Bana sorarsanız bu kitabı okumak için psikoloji bilimine vakıf olmanız gerekmiyor. Hayır, tabii ki bu kitap stresle baş etmenin yollarını falan gösteren bir kitap değil. Günlük psikolojik sorunlarımıza günlük çözümler öneren bir el kitabı da değil. Aslına bakarsanız bu kitap kolay hazmedilir bir kitap değil. Bu kitabı okurken psikoloji bilimine vakıf olmanızın, hiç olmadı konuyla ilgili üç beş kitap okumuş olmanızın elbette büyük faydası olur. Ancak böyle bir avantajınız yoksa bile bu kitabı okuyabilirsiniz. Hatta okumalısınız.
Bu satırların yazarı psikoloji bilimine vakıf değil.

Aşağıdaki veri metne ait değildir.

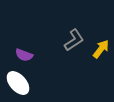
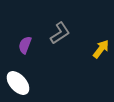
gray L-shape: moved 14 px left, 7 px up
purple semicircle: moved 1 px right, 10 px up; rotated 90 degrees clockwise
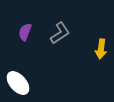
purple semicircle: moved 13 px up
yellow arrow: rotated 150 degrees clockwise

Konuyla ilgili okuduğu kitapların sayısı da bir elin parmaklarını geçmez. Ancak doğumumuzdan ölümümüze kadar bize dayatılan yaşam tarzından kaynaklanan sorunların, yine bu yaşam tarzından doğmuş çözüm yollarının dayatılmasıyla halledilemeyeceğine inanıyor. Bu anlamda bu kitap çölün ortasında beliriveren bir vaha gibi duruyor.

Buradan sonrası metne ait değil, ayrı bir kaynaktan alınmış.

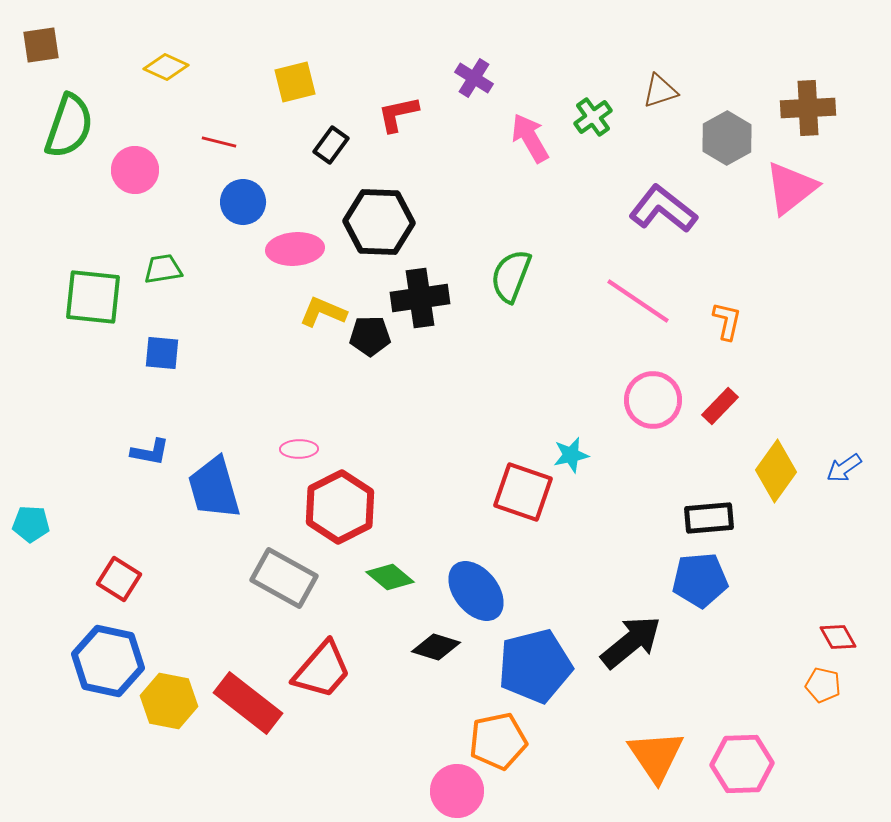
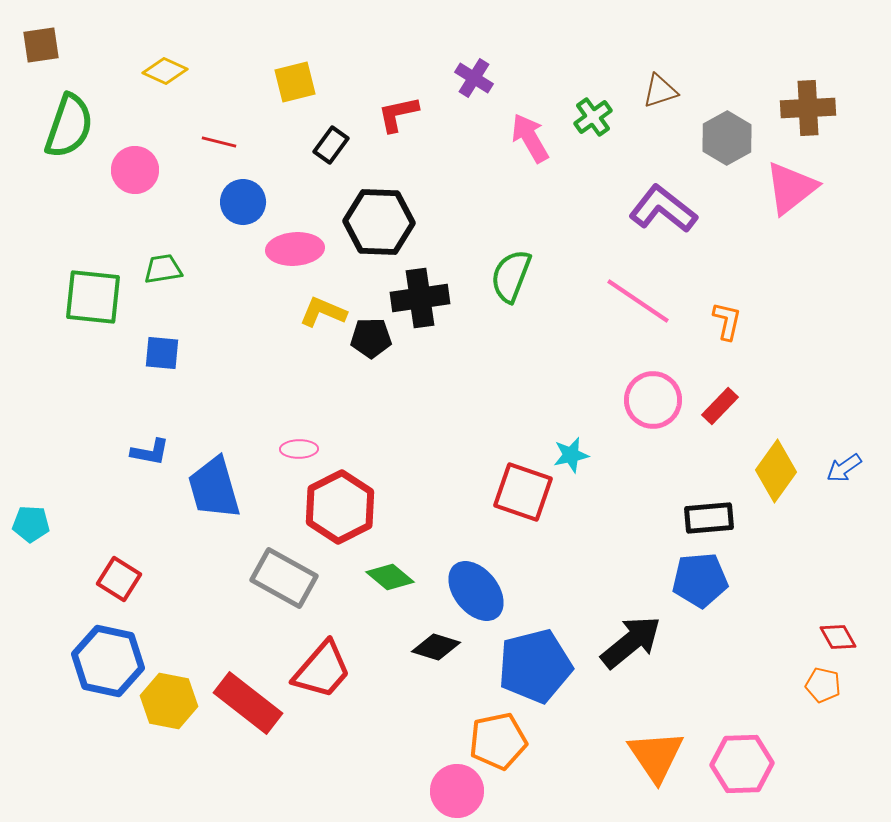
yellow diamond at (166, 67): moved 1 px left, 4 px down
black pentagon at (370, 336): moved 1 px right, 2 px down
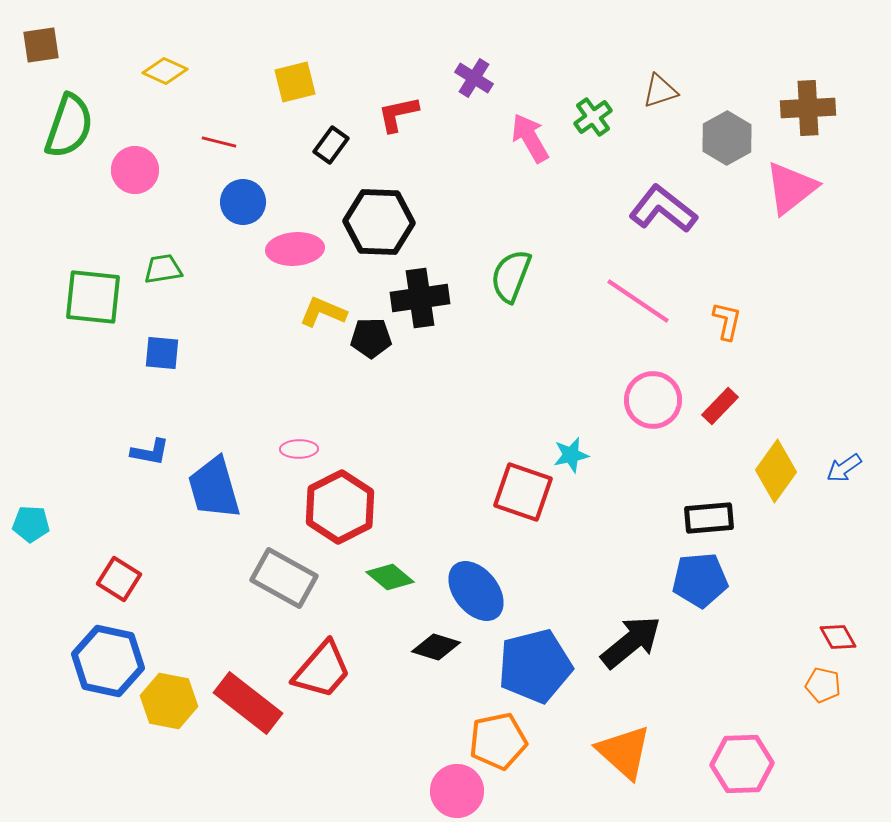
orange triangle at (656, 756): moved 32 px left, 4 px up; rotated 14 degrees counterclockwise
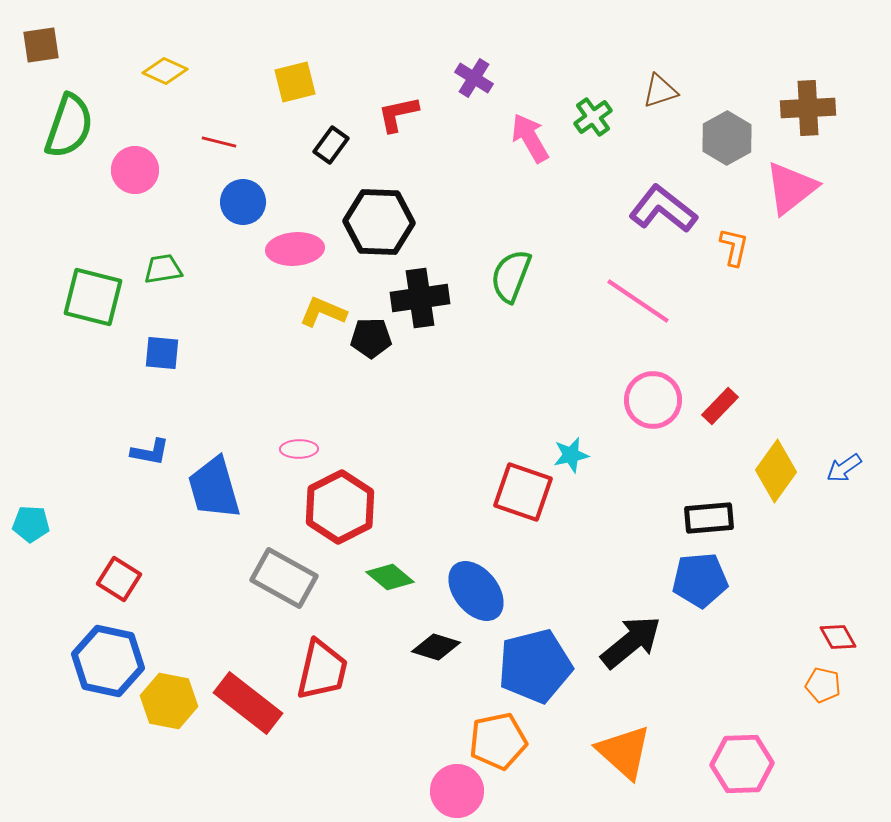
green square at (93, 297): rotated 8 degrees clockwise
orange L-shape at (727, 321): moved 7 px right, 74 px up
red trapezoid at (322, 670): rotated 28 degrees counterclockwise
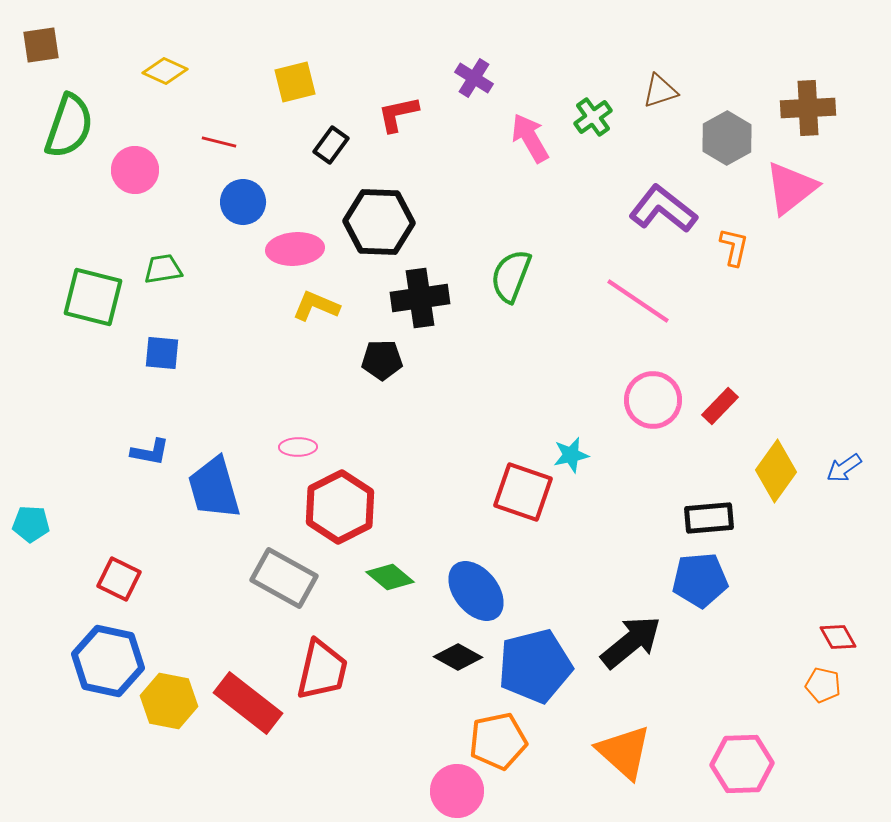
yellow L-shape at (323, 312): moved 7 px left, 6 px up
black pentagon at (371, 338): moved 11 px right, 22 px down
pink ellipse at (299, 449): moved 1 px left, 2 px up
red square at (119, 579): rotated 6 degrees counterclockwise
black diamond at (436, 647): moved 22 px right, 10 px down; rotated 12 degrees clockwise
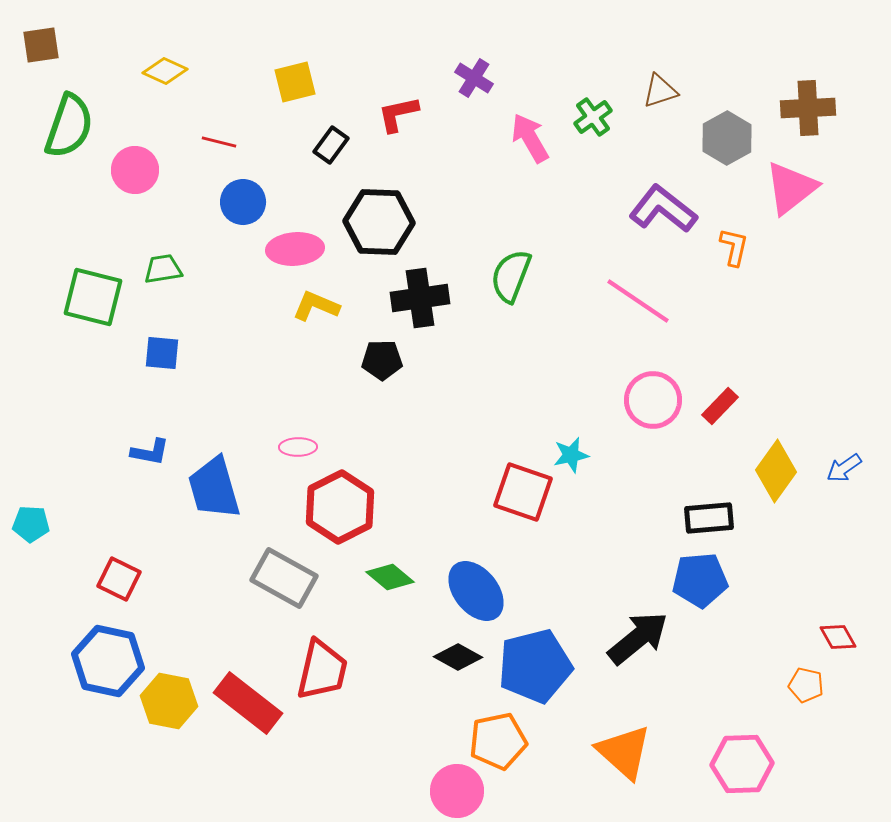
black arrow at (631, 642): moved 7 px right, 4 px up
orange pentagon at (823, 685): moved 17 px left
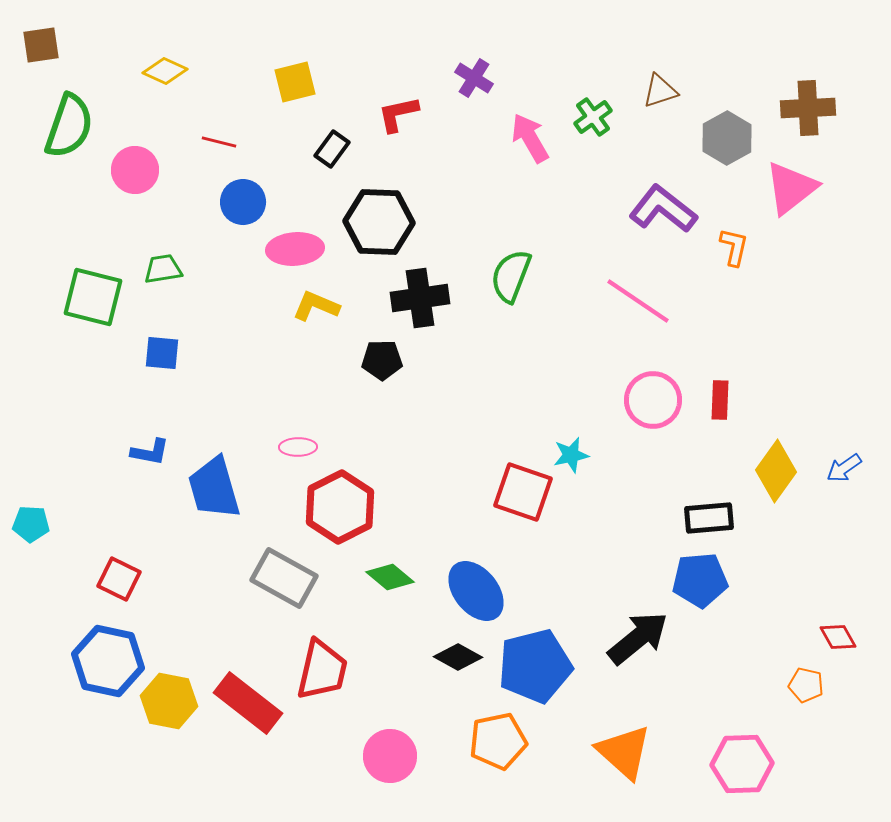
black rectangle at (331, 145): moved 1 px right, 4 px down
red rectangle at (720, 406): moved 6 px up; rotated 42 degrees counterclockwise
pink circle at (457, 791): moved 67 px left, 35 px up
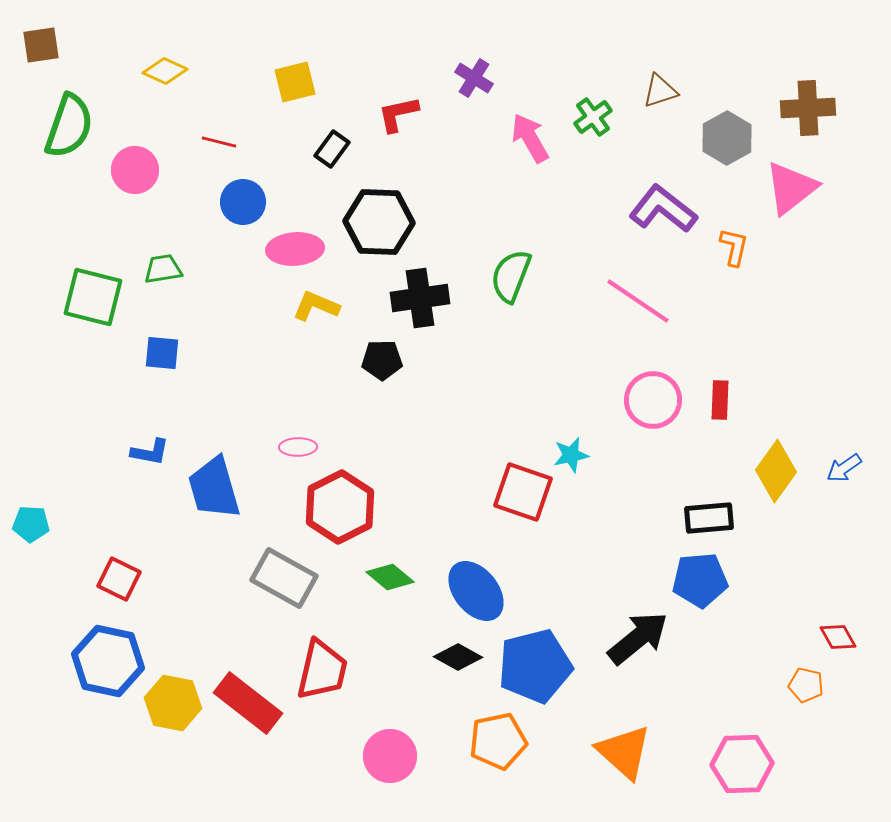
yellow hexagon at (169, 701): moved 4 px right, 2 px down
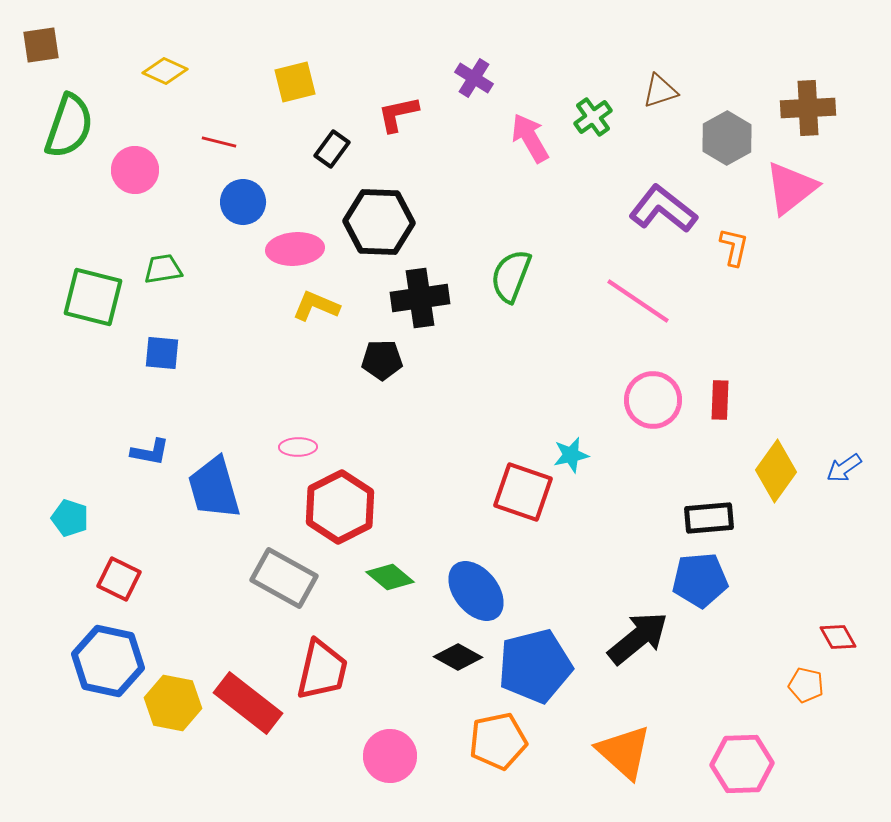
cyan pentagon at (31, 524): moved 39 px right, 6 px up; rotated 15 degrees clockwise
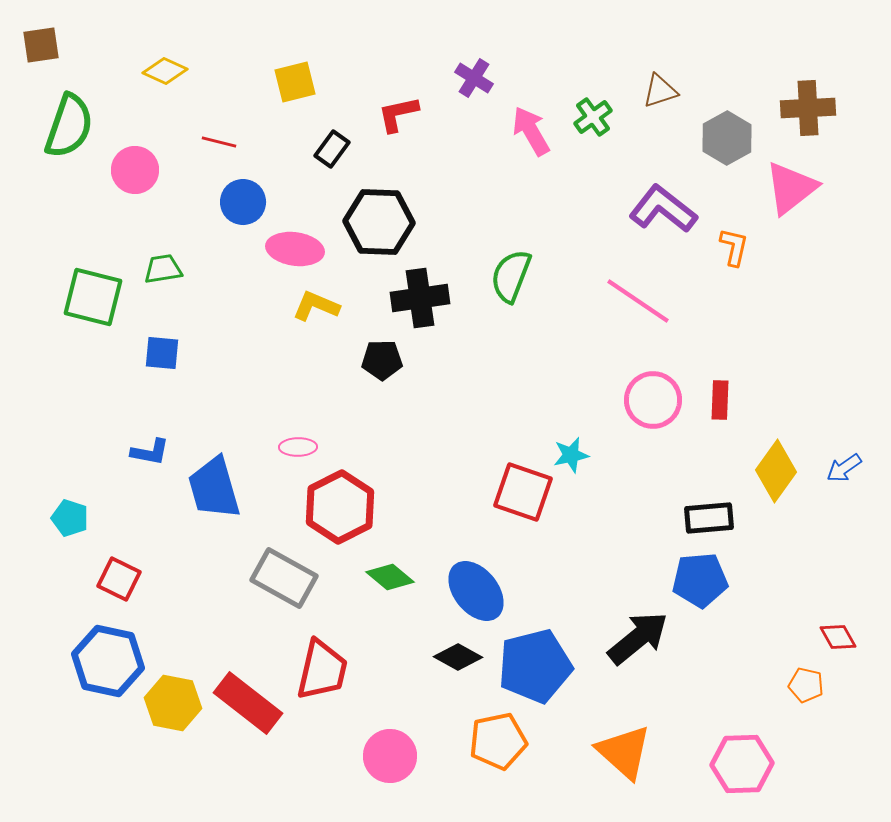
pink arrow at (530, 138): moved 1 px right, 7 px up
pink ellipse at (295, 249): rotated 12 degrees clockwise
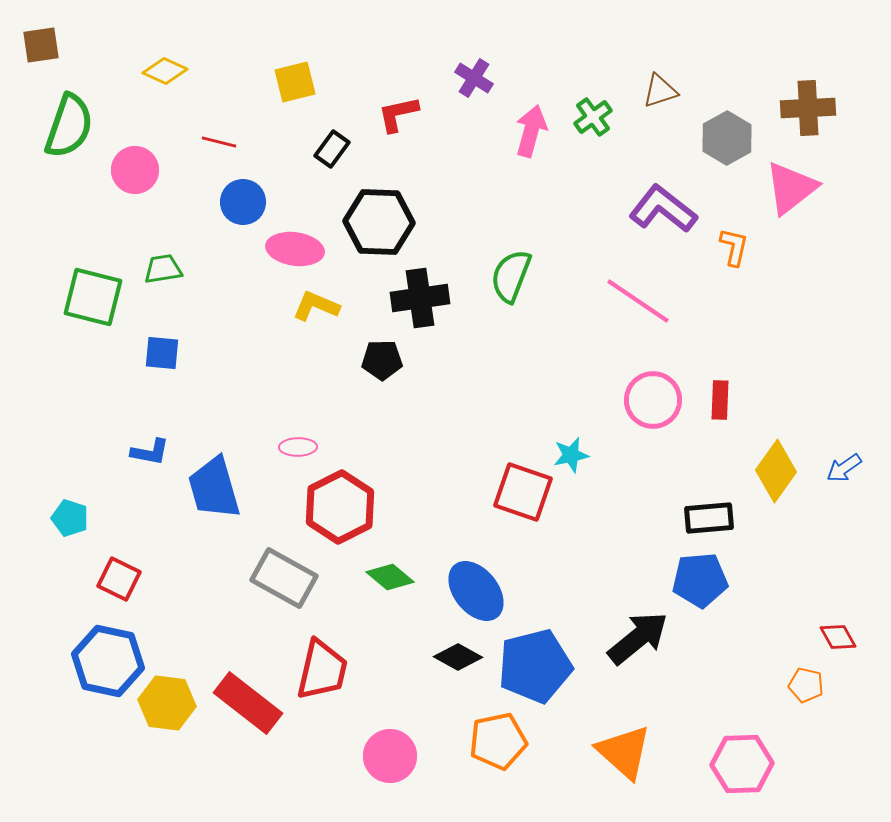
pink arrow at (531, 131): rotated 45 degrees clockwise
yellow hexagon at (173, 703): moved 6 px left; rotated 4 degrees counterclockwise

Kitapta anlayamadığınız birçok nokta olabilir. Bu, bilgi birikiminiz, kavrayış yeteneğiniz, hatta zekânızla ilgili olabilir. Bu açığın kapatılması da oldukça mümkündür. Kitabı, anlayamadığınız, kavrayamadığınız yerlerini anlamayarak ve kavrayamayarak da okuyabilirsiniz. (tıpkı bu satırların yazarının yaptığı gibi) Anladığınız yerler çok büyük bir ihtimalle kalbinizle ve sezgilerinizle anlayabildiğiniz yerlerdir. Ve bu anlayışınız zamanla anlayamadığınız noktaları anlayıp kavramanıza da bir kapı aralayacaktır.